Free App Friday – iOS App of The Week

It’s pretty cool that the cameras in our iPhones are now good enough to double as document scanners, and Scanbot is one of the best scanning apps around. With a wealth of automated features, Scanbot makes capturing documents as simple as can be, and shares the resulting scans to all the usual suspects of cloud services.

With 200 DPI scanning on par with many common document scanners, the ability to sign scanned documents, automatic edge detection, and super-fast scanning, there’s pretty much nothing that Scanbot can’t do. As if all that wasn’t enough, for a small in-app purchase you can unlock OCR features, Touch ID security, advanced file naming, and document editing features.

A great, and super-useful free app that’s well worth adding to your app arsenal so it’s there waiting when you need it.

Photos app icon

Free App Friday – Mac App of The Week

Farewell iPhoto, your time here is finished.

Along with last week’s Yosemite update to 10.10.3, Apple released its highly anticipated iPhoto replacement, Photos. With generally favorable reviews coming from former iPhoto users, and generally unfavorable reviews coming from former Aperture users (as expected), Apple created a photo management app for the iOS age. Many of Apertures pro features have vanished, and the look and feel of the iOS Photos app has taken over. For most, this is all great news.

Keep in mind there is currently no way to download the Photos app itself. It’s automatically downloaded when you run Software Update to update to OS X Yosemite 10.10.3.

One of the best attributes of Photos is the ease with which you can finally get all your photos in sync with all your devices – provided you have both enough iCloud storage to hold your database and enough storage space on your devices to hold the synced photo library. Keep your eye on this, because if you have a 200GB iPhoto library, you’ll need to purchase a 500GB plan for $9.99/month. Convenience clearly comes at a price.

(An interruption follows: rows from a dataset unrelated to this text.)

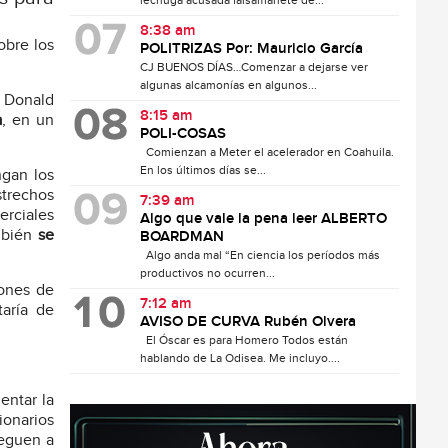
lechuga acusada falsamanete de...
8:38 am
obre los
POLITRIZAS Por: Mauricio García
CJ BUENOS DÍAS…Comenzar a dejarse ver
algunas alcamonías en algunos...
e Donald
8:15 am
a
, en un
POLI-COSAS
Comienzan a Meter el acelerador en Coahuila.
En los últimos días se...
ngan los
strechos
7:39 am
erciales
Algo que vale la pena leer ALBERTO
mbién
se
BOARDMAN
Algo anda mal “En ciencia los períodos más
productivos no ocurren...
iones de
7:12 am
taría de
AVISO DE CURVA Rubén Olvera
El Óscar es para Homero Todos están
hablando de La Odisea. Me incluyo....
entar la
ionarios
leguen a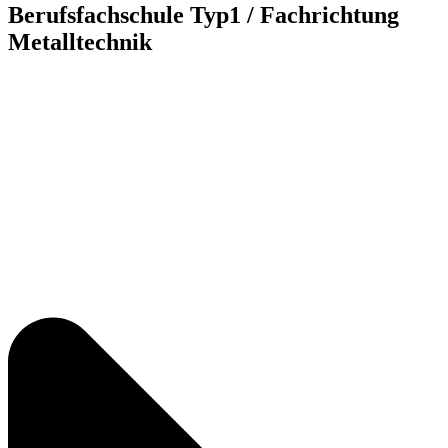
Berufsfachschule Typ1 / Fachrichtung
Metalltechnik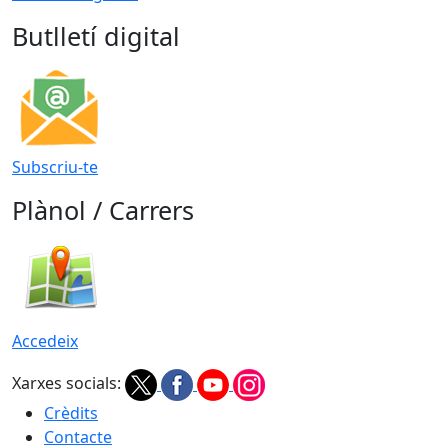
Butlletí digital
Subscriu-te
Plànol / Carrers
Accedeix
Xarxes socials:
Crèdits
Contacte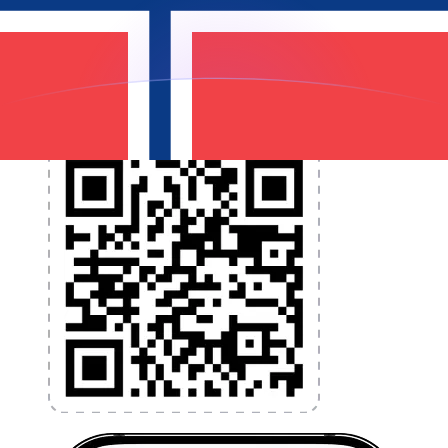
et la gestion de vos devises. Convertissez des devises,
programmez des alertes de taux et transférez de
l'argent à l'étranger sans frais cachés. Téléchargez
l'application dès aujourd'hui !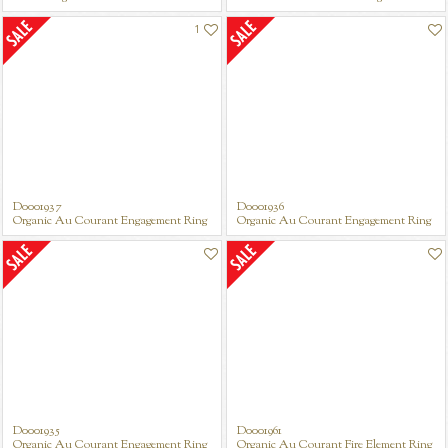
1
D0001937
D0001936
Organic Au Courant Engagement Ring
Organic Au Courant Engagement Ring
D0001935
D0001961
Organic Au Courant Engagement Ring
Organic Au Courant Fire Element Ring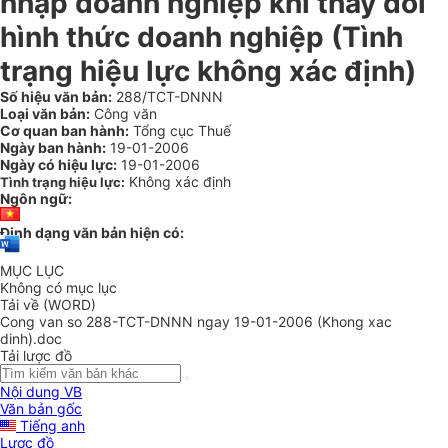
nhập doanh nghiệp khi thay đổi
hình thức doanh nghiệp (Tình
trạng hiệu lực không xác định)
Số hiệu văn bản:
288/TCT-DNNN
Loại văn bản:
Công văn
Cơ quan ban hành:
Tổng cục Thuế
Ngày ban hành:
19-01-2006
Ngày có hiệu lực:
19-01-2006
Không xác định
Tình trạng hiệu lực:
Ngôn ngữ:
Định dạng văn bản hiện có:
MỤC LỤC
Không có mục lục
Tải về (WORD)
Cong van so 288-TCT-DNNN ngay 19-01-2006 (Khong xac
dinh).doc
Tải lược đồ
Nội dung VB
Văn bản gốc
Tiếng anh
Lược đồ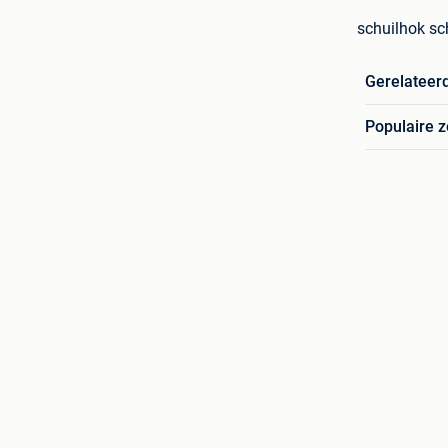
schuilhok sc
Gerelateer
Populaire 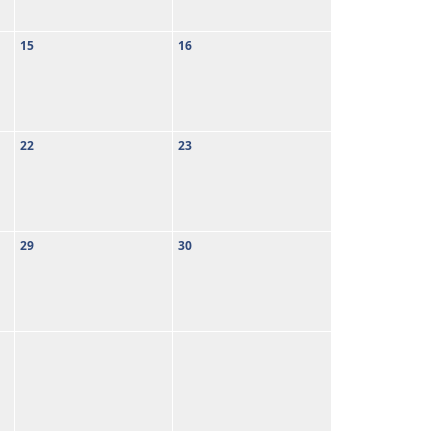
15
16
22
23
29
30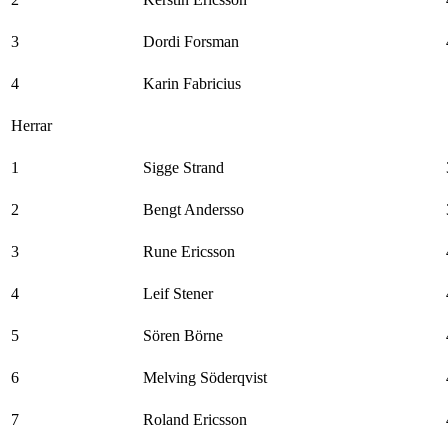
3
Dordi Forsman
4
Karin Fabricius
Herrar
1
Sigge Strand
2
Bengt Andersso
3
Rune Ericsson
4
Leif Stener
5
Sören Börne
6
Melving Söderqvist
7
Roland Ericsson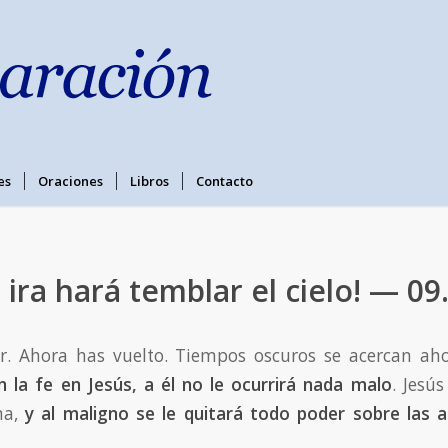
es
Oraciones
Libros
Contacto
u ira hará temblar el cielo! — 09
lor. Ahora has vuelto. Tiempos oscuros se acercan ah
 la fe en Jesús, a él no le ocurrirá nada malo
. Jesús
ma,
y al maligno se le quitará todo poder sobre las a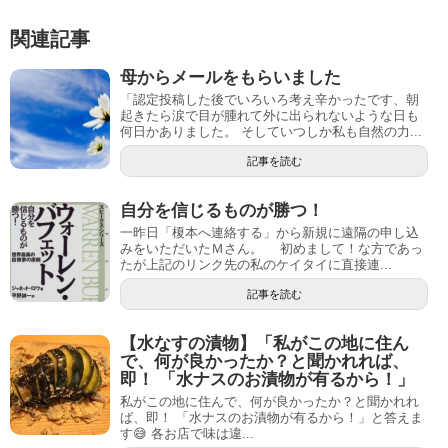
関連記事
母からメールをもらいました
「認定投稿した後でいろいろ考え辛かったです、朝
起きたら涙で目が腫れて外に出られないような日も
何日かありました。 そしていつしか私も自然の力...
記事を読む
自分を信じるものが勝つ！
一昨日「榎本へ連絡する」から新規に遠隔の申し込
みをいただいたＭさん。 初めまして！な方であっ
たが上記のリンク先の私のケイタイに直接連...
記事を読む
【水なすの漬物】「私がこの地に住ん
で、何が良かったか？と聞かれれば、
即！ 「水ナスのお漬物が有るから！」
私がこの地に住んで、何が良かったか？と聞かれれ
ば、即！ 「水ナスのお漬物が有るから！」と答えま
す😅 各お店で味は違...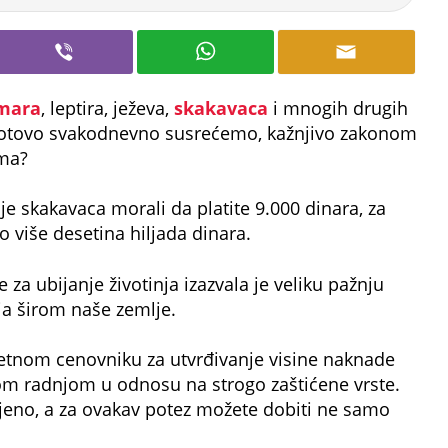
mara
, leptira, ježeva,
skakavaca
i mnogih drugih
e gotovo svakodnevno susrećemo, kažnjivo zakonom
ma?
nje skakavaca morali da platite 9.000 dinara, za
o više desetina hiljada dinara.
 za ubijanje životinja izazvala je veliku pažnju
nja širom naše zemlje.
etnom cenovniku za utvrđivanje visine naknade
m radnjom u odnosu na strogo zaštićene vrste.
njeno, a za ovakav potez možete dobiti ne samo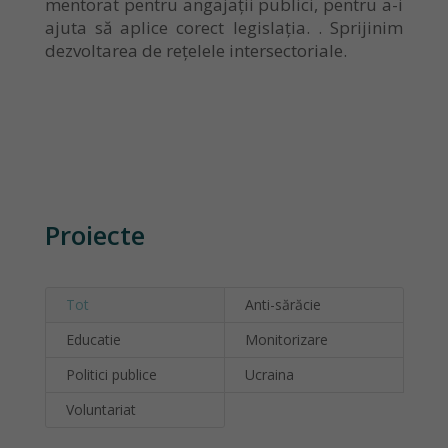
mentorat pentru angajații publici, pentru a-i
ajuta să aplice corect legislația. . Sprijinim
dezvoltarea de rețelele intersectoriale.
Proiecte
Tot
Anti-sărăcie
Educatie
Monitorizare
Politici publice
Ucraina
Voluntariat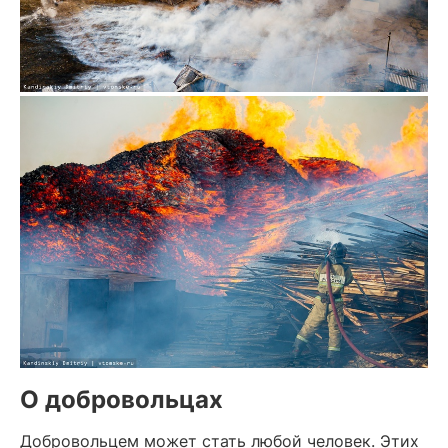
О добровольцах
Добровольцем может стать любой человек. Этих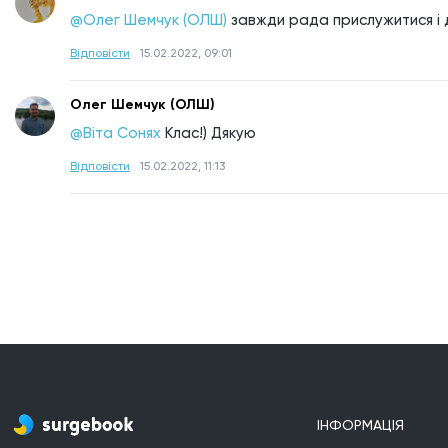
@Олег Шемчук (ОЛШ)
завжди рада прислужитися і д
Відповісти
15.02.2022, 09:01
Олег Шемчук (ОЛШ)
@Віта Сонях
Клас!) Дякую
Відповісти
15.02.2022, 11:13
ІНФОРМАЦІЯ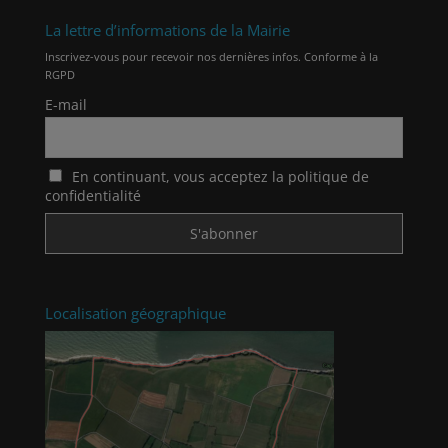
La lettre d’informations de la Mairie
Inscrivez-vous pour recevoir nos dernières infos. Conforme à la
RGPD
E-mail
En continuant, vous acceptez la politique de
confidentialité
Localisation géographique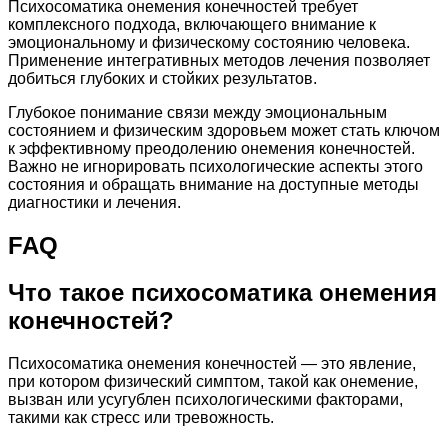
Психосоматика онемения конечностей требует
комплексного подхода, включающего внимание к
эмоциональному и физическому состоянию человека.
Применение интегративных методов лечения позволяет
добиться глубоких и стойких результатов.
Глубокое понимание связи между эмоциональным
состоянием и физическим здоровьем может стать ключом
к эффективному преодолению онемения конечностей.
Важно не игнорировать психологические аспекты этого
состояния и обращать внимание на доступные методы
диагностики и лечения.
FAQ
Что такое психосоматика онемения
конечностей?
Психосоматика онемения конечностей — это явление,
при котором физический симптом, такой как онемение,
вызван или усугублен психологическими факторами,
такими как стресс или тревожность.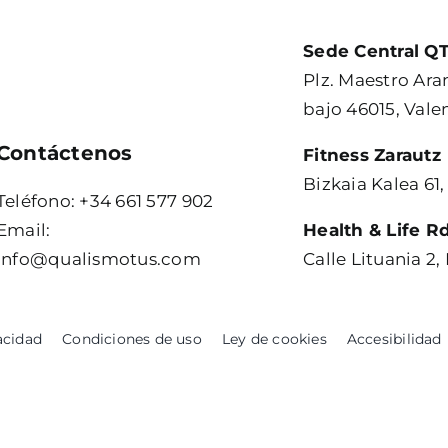
Sede Central QT
Plz. Maestro Ara
bajo 46015, Vale
Contáctenos
Fitness Zarautz
Bizkaia Kalea 61,
Teléfono: +34 661 577 902
Email:
Health & Life R
info@qualismotus.com
Calle Lituania 2
acidad
Condiciones de uso
Ley de cookies
Accesibilidad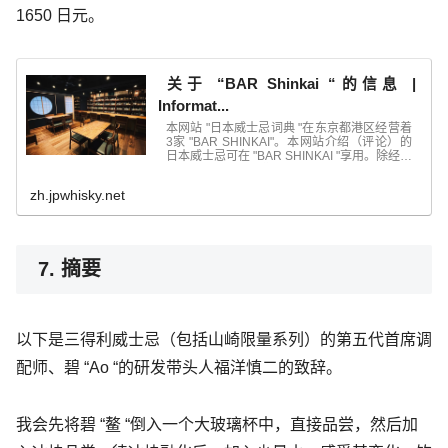
1650 日元。
关于 “BAR Shinkai “的信息 |
Informat...
本网站 "日本威士忌词典 "在东京都港区经营着
3家 "BAR SHINKAI"。本网站介绍（评论）的
日本威士忌可在 "BAR SHINKAI "享用。除经营
日本威士忌外，我们还经营...
zh.jpwhisky.net
7. 摘要
以下是三得利威士忌（包括山崎限量系列）的第五代首席调
配师、碧 “Ao “的研发带头人福洋慎二的致辞。
我会先将碧 “鳌 “倒入一个大玻璃杯中，直接品尝，然后加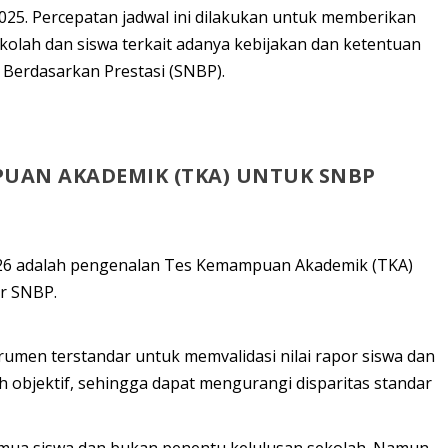
25. Percepatan jadwal ini dilakukan untuk memberikan
kolah dan siswa terkait adanya
kebijakan dan ketentuan
l Berdasarkan Prestasi (
SNBP
).
PUAN AKADEMIK (TKA) UNTUK SNBP
26 adalah pengenalan
Tes Kemampuan Akademik (TKA)
ur SNBP.
trumen terstandar untuk
memvalidasi nilai rapor
siswa dan
 objektif, sehingga dapat mengurangi disparitas standar
semua siswa
dan bukan penentu kelulusan sekolah. Namun,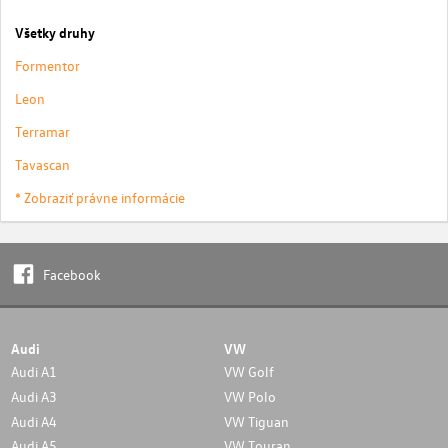
Všetky druhy
Formentor
Leon
Terramar
Tavascan
* Zobraziť právne informácie
Facebook
Audi
VW
Audi A1
VW Golf
Audi A3
VW Polo
Audi A4
VW Tiguan
Audi A5
VW Touran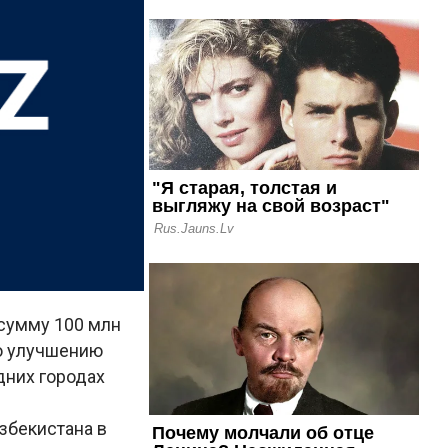
 сумму 100 млн
по улучшению
дних городах
збекистана в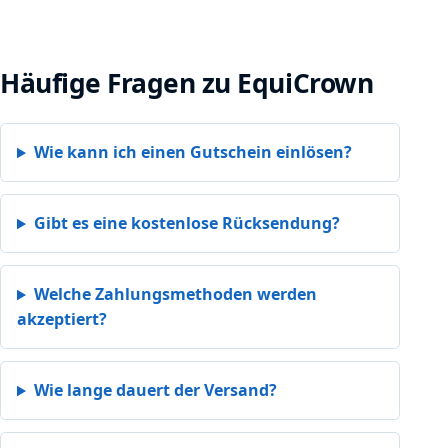
Häufige Fragen zu EquiCrown
Wie kann ich einen Gutschein einlösen?
Gibt es eine kostenlose Rücksendung?
Welche Zahlungsmethoden werden
akzeptiert?
Wie lange dauert der Versand?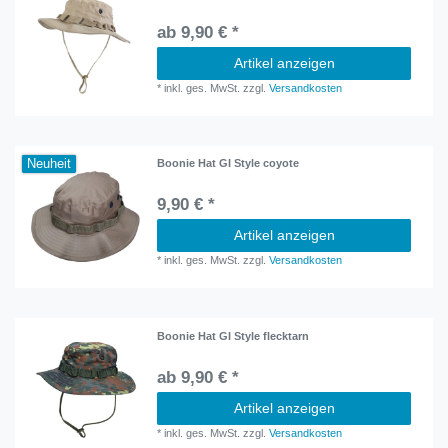
ab 9,90 € *
Artikel anzeigen
*
inkl. ges. MwSt.
zzgl.
Versandkosten
Neuheit
Boonie Hat GI Style coyote
9,90 € *
Artikel anzeigen
*
inkl. ges. MwSt.
zzgl.
Versandkosten
Boonie Hat GI Style flecktarn
ab 9,90 € *
Artikel anzeigen
*
inkl. ges. MwSt.
zzgl.
Versandkosten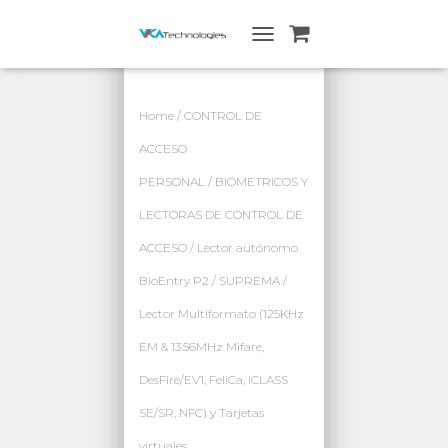
A
L
T
E
Home
/
CONTROL DE
R
N
ACCESO
A
PERSONAL
/
BIOMETRICOS Y
R
N
LECTORAS DE CONTROL DE
A
V
ACCESO
/ Lector autónomo
E
G
BioEntry P2 / SUPREMA /
A
Lector Multiformato (125KHz
C
I
EM & 13.56MHz Mifare,
Ó
N
DesFire/EV1, FeliCa, iCLASS
SE/SR, NFC) y Tarjetas
virtuales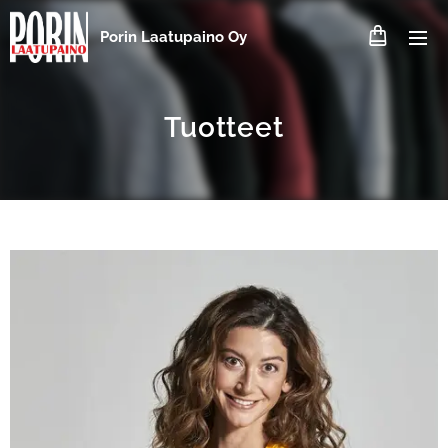
Porin Laatupaino Oy
Tuotteet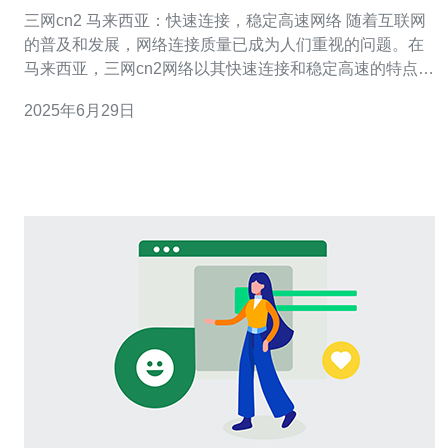
速网络
三网cn2 马来西亚：快速连接，稳定高速网络 随着互联网
的普及和发展，网络连接质量已成为人们重视的问题。在
马来西亚，三网cn2网络以其快速连接和稳定高速的特点备
受青睐。本文将介绍三网cn2网络在马来西亚的应用和优
2025年6月29日
势。 三网cn2网络在马来西亚提供快速连接的服务，用户
可以轻松畅游互联网世界。无论是在线视频、网络游戏还
是大型文件下载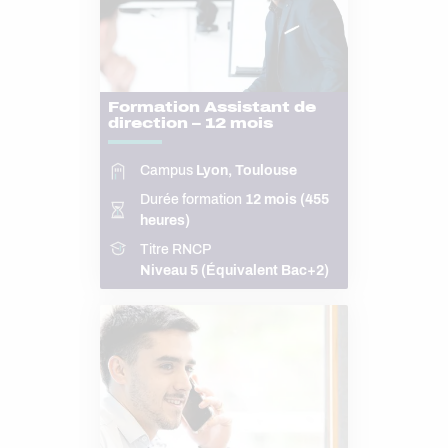
Formation Assistant de
direction – 12 mois
Campus
Lyon, Toulouse
Durée formation
12 mois (455
heures)
Titre RNCP
Niveau 5 (Équivalent Bac+2)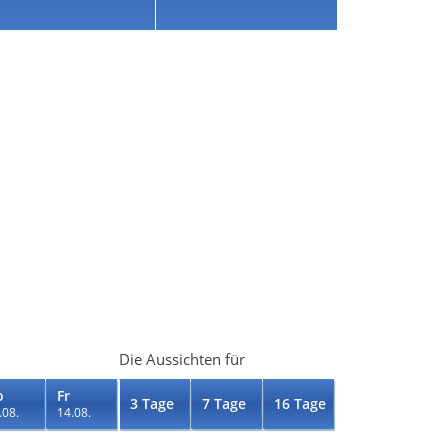
Die Aussichten für
o
Fr
3 Tage
7 Tage
16 Tage
.08.
14.08.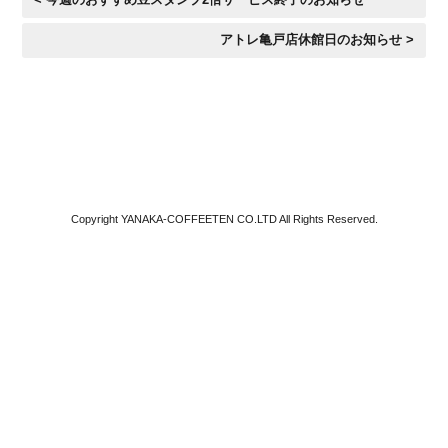
アトレ亀戸店休館日のお知らせ >
Copyright YANAKA-COFFEETEN CO.LTD All Rights Reserved.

That said, it’s money well spent to have all your photos perpetually backed up in a seamless fashion that requires no interaction your part, not to mention synced with all your devices.

Bottom line: with the end of development for iPhoto and Aperture, Photos is Apple’s only game in town, so you’ll likely be making the switch regardless. Embrace the change, upgrade to 10.10.3 and give Photos a try.